* [WHAT THE EXERCISE ASKS] Output range, inclusive: from the line containing "FREDERICIA: fredericiaavisen.dk" to the line containing "VEJLE: vejleavisen.dk". Restate those lines from the data below word for word and only those.
= = = =
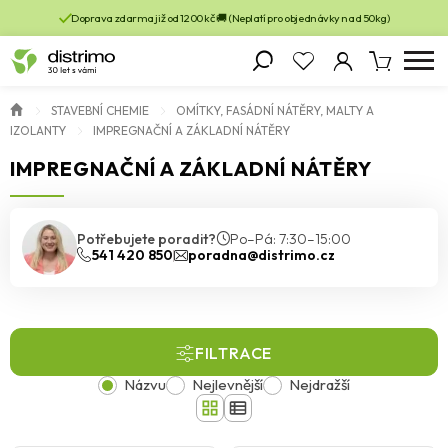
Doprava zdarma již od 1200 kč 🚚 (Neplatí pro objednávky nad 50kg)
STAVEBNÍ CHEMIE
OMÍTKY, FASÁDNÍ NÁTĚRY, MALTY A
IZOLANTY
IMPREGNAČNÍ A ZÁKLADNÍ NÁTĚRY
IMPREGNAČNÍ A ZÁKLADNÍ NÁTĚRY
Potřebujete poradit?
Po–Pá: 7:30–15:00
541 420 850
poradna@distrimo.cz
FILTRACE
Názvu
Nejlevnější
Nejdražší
= = = =
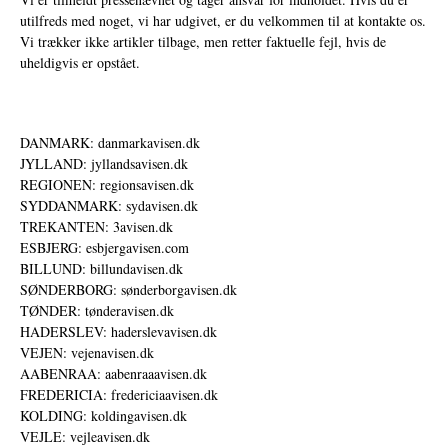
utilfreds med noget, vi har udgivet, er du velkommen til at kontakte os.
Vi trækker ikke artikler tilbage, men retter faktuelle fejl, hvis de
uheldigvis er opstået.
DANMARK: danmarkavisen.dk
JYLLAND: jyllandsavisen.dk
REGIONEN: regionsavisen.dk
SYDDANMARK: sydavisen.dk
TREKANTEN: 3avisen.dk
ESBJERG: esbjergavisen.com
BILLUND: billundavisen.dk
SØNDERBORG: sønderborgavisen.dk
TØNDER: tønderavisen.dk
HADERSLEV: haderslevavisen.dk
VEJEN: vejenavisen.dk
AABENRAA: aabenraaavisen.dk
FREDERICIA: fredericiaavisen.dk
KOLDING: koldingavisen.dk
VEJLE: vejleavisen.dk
= = = =
* [ANSWER TO THIS PROBLEM]
FREDERICIA: fredericiaavisen.dk
KOLDING: koldingavisen.dk
VEJLE: vejleavisen.dk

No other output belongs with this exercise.